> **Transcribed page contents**
-*-*-
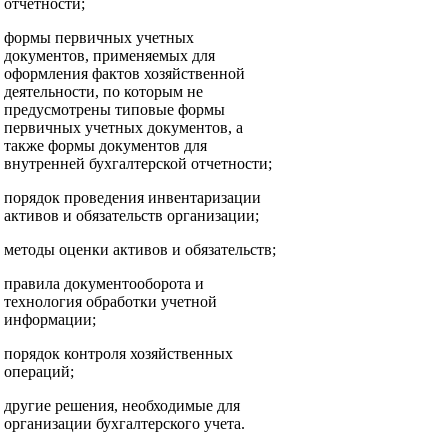
отчетности;
формы первичных учетных
документов, применяемых для
оформления фактов хозяйственной
деятельности, по которым не
предусмотрены типовые формы
первичных учетных документов, а
также формы документов для
внутренней бухгалтерской отчетности;
порядок проведения инвентаризации
активов и обязательств организации;
методы оценки активов и обязательств;
правила документооборота и
технология обработки учетной
информации;
порядок контроля хозяйственных
операций;
другие решения, необходимые для
организации бухгалтерского учета.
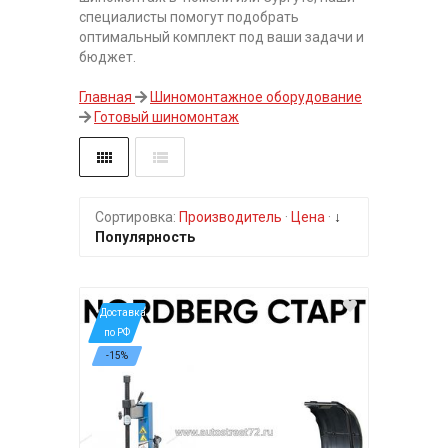
специалисты помогут подобрать
оптимальный комплект под ваши задачи и
бюджет.
Главная
Шиномонтажное оборудование
Готовый шиномонтаж
Сортировка:
Производитель
·
Цена
·
↓
Популярность
*Доставка
по РФ
-15%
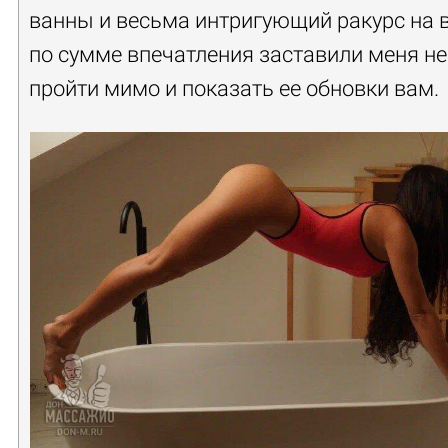
ванны и весьма интригующий ракурс на 
по сумме впечатления заставили меня не
пройти мимо и показать ее обновки вам.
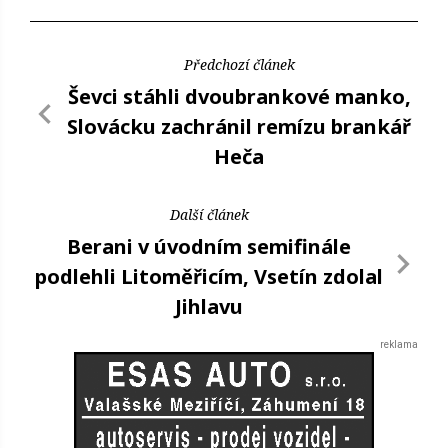
Předchozí článek
Ševci stáhli dvoubrankové manko,
Slovácku zachránil remízu brankář
Heča
Další článek
Berani v úvodním semifinále
podlehli Litoměřicím, Vsetín zdolal
Jihlavu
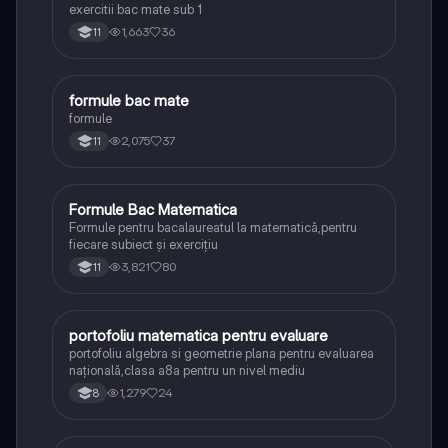
exercitii bac mate sub 1
1,663
36
11
formule bac mate
Matematică
formule
2,075
37
11
Formule Bac Matematica
Matematică
Formule pentru bacalaureatul la matematică,pentru
fiecare subiect și exercițiu
3,821
80
11
portofoliu matematica pentru evaluare
Matematică
portofoliu algebra si geometrie plana pentru evaluarea
națională,clasa a8a pentru un nivel mediu
1,279
24
8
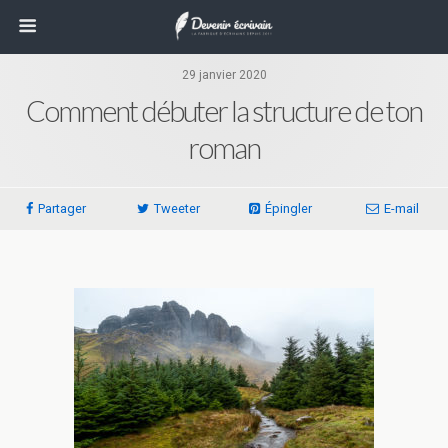
29 janvier 2020
Comment débuter la structure de ton
roman
Partager
Tweeter
Épingler
E-mail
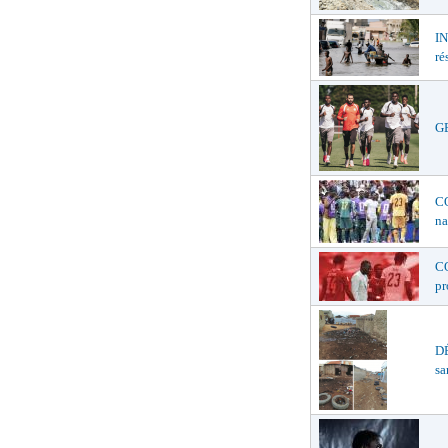
I
ré
GE
C
na
C
p
D
sa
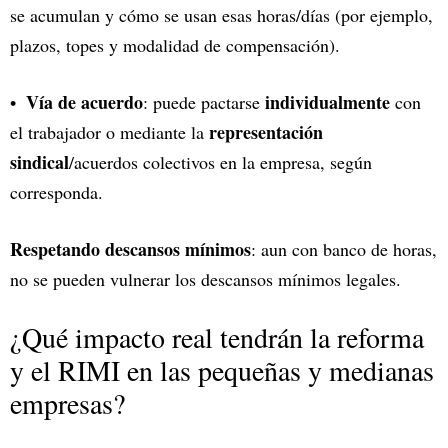
se acumulan y cómo se usan esas horas/días (por ejemplo,
plazos, topes y modalidad de compensación).
Vía de acuerdo
individualmente
: puede pactarse
con
representación
el trabajador o mediante la
sindical
/acuerdos colectivos en la empresa, según
corresponda.
Respetando descansos mínimos
: aun con banco de horas,
no se pueden vulnerar los descansos mínimos legales.
¿Qué impacto real tendrán la reforma
y el RIMI en las pequeñas y medianas
empresas?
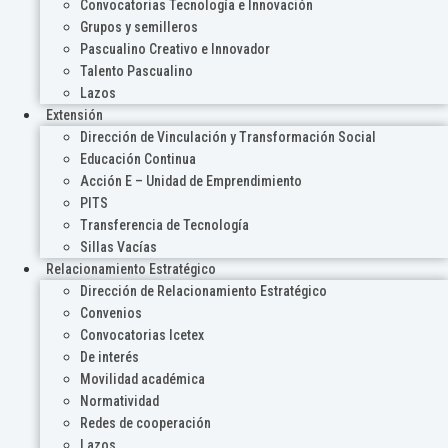
Convocatorias Tecnología e Innovación
Grupos y semilleros
Pascualino Creativo e Innovador
Talento Pascualino
Lazos
Extensión
Dirección de Vinculación y Transformación Social
Educación Continua
Acción E – Unidad de Emprendimiento
PITS
Transferencia de Tecnología
Sillas Vacías
Relacionamiento Estratégico
Dirección de Relacionamiento Estratégico
Convenios
Convocatorias Icetex
De interés
Movilidad académica
Normatividad
Redes de cooperación
Lazos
-*-*-
If a line in the entries includes the word "Tecnología", copy that line out.

> **TASK SOLUTION**
Convocatorias Tecnología e Innovación
Transferencia de Tecnología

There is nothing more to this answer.